Biden did not say or admit that thousands of Americans are being killed by "illegals." Video of the speech and news reports show that he said Riley was "killed by an illegal" before asking, "But how many thousands of people being killed by legals?"

MTG confronts Biden on immigration policies

Riley's killing has become a flashpoint in the 2024 election cycle, as Republicans and Democrats spar over immigration reform. The suspect in Riley's killing is a Venezuelan man who entered the U.S. in 2022 and was detained by immigration authorities before being released pending further immigration proceedings, USA TODAY reported.

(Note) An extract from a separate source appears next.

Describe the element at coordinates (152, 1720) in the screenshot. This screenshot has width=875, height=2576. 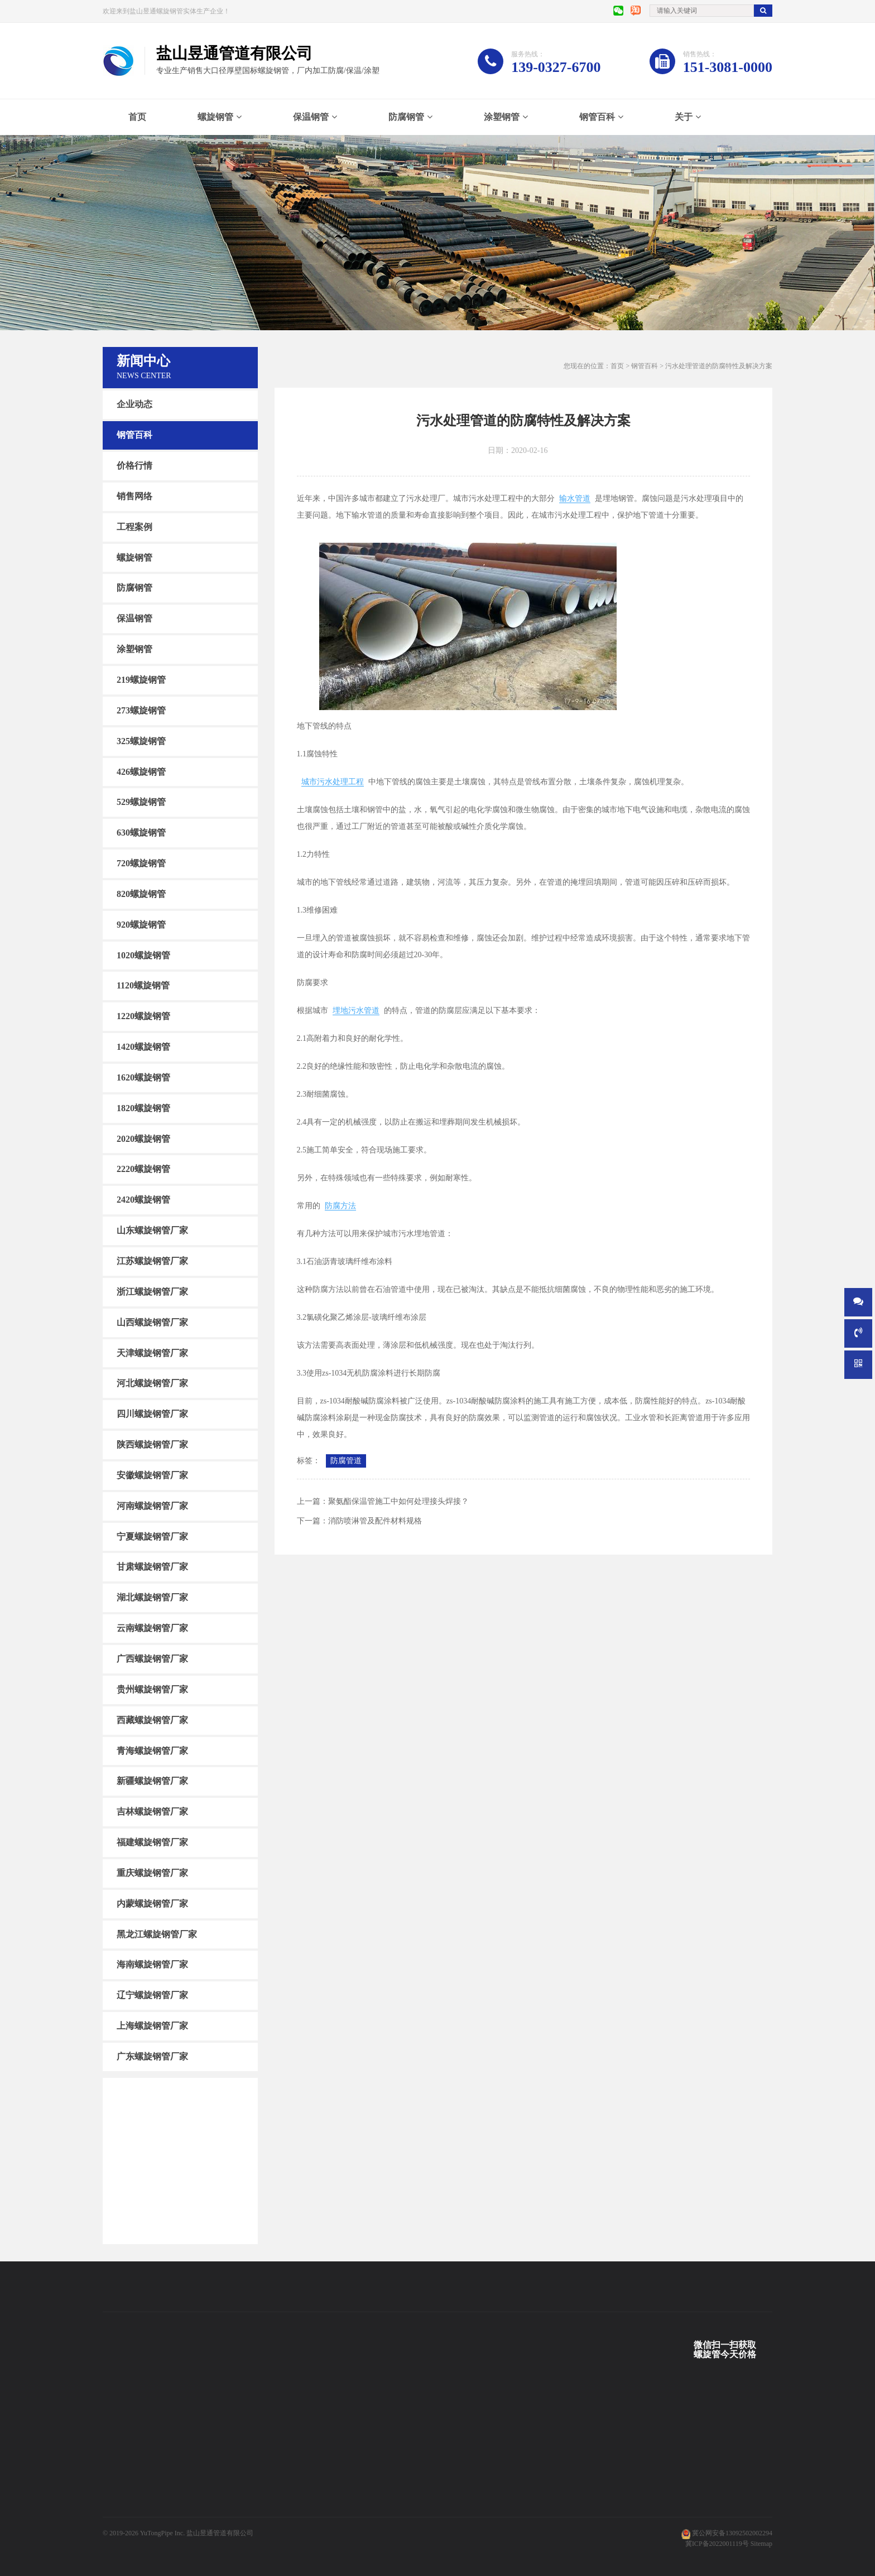
I see `西藏螺旋钢管厂家` at that location.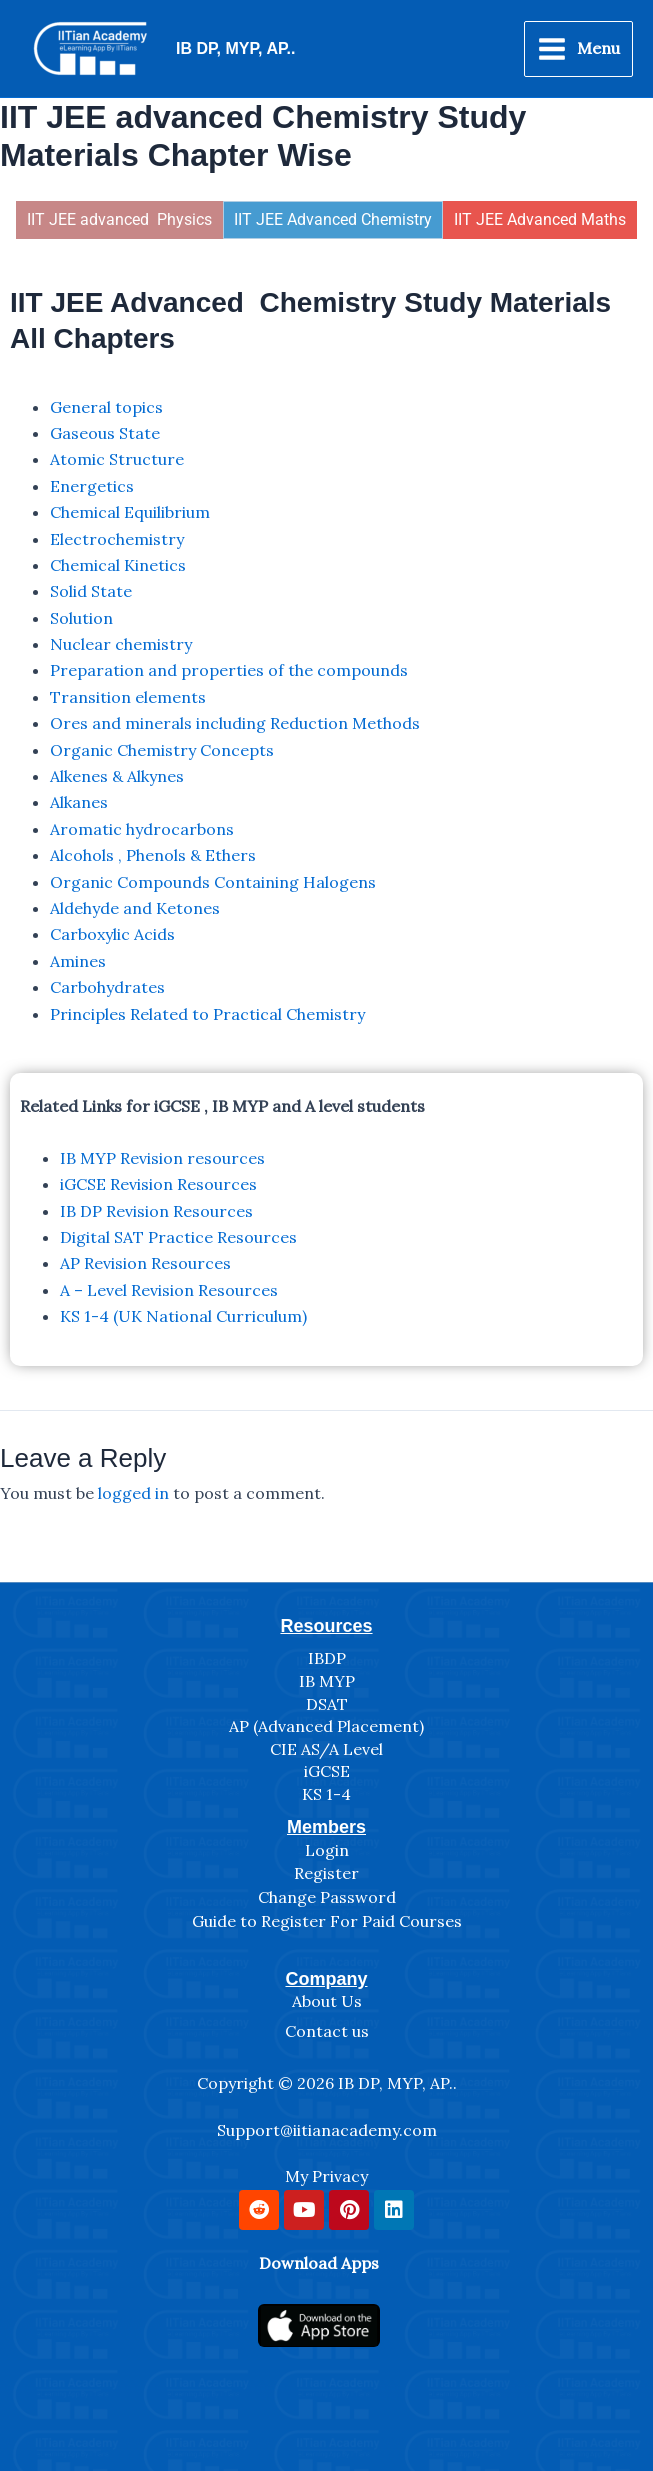  I want to click on Energetics, so click(92, 486).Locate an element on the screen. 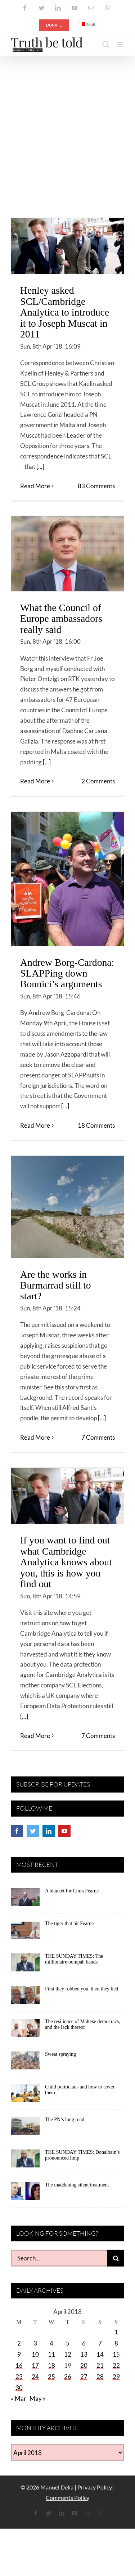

The C-SPAN video in the Instagram post shows Greene, a Republican from Georgia, interrupting Biden's speech and yelling Riley's name. But while Biden responded by saying Riley was "killed by an illegal" – phrasing that has drawn rebukes from within his own party – the video and news reports show he did not follow up by saying "illegals" are killing Americans by the thousands.

Instead, he said, "But how many thousands of people (are) being killed by legals?"

Fact check: False claim Biden announced US citizenship pathway in southern-border comments

A 2023 National Bureau of Economic Research paper co-authored by Stanford University researcher Ran Abramitzky found that immigrants are 60% less likely to be incarcerated than the broader U.S.-born population in recent years. The study used U.S. Census data and focused on immigrants present in the Census regardless of their legal status and on men between the ages of 18 and 40, according to a news release about the study.

Alex Nowrasteh, vice president for economic and social policy studies at the Cato Institute, published a report on Feb. 24 that examined homicide conviction rates between those who entered the country illegally and native-born Americans in Texas. He found that those entering illegally had a lower homicide conviction rate (2.4 per 100,000) than native-born Americans (2.8 per 100,000) in 2015.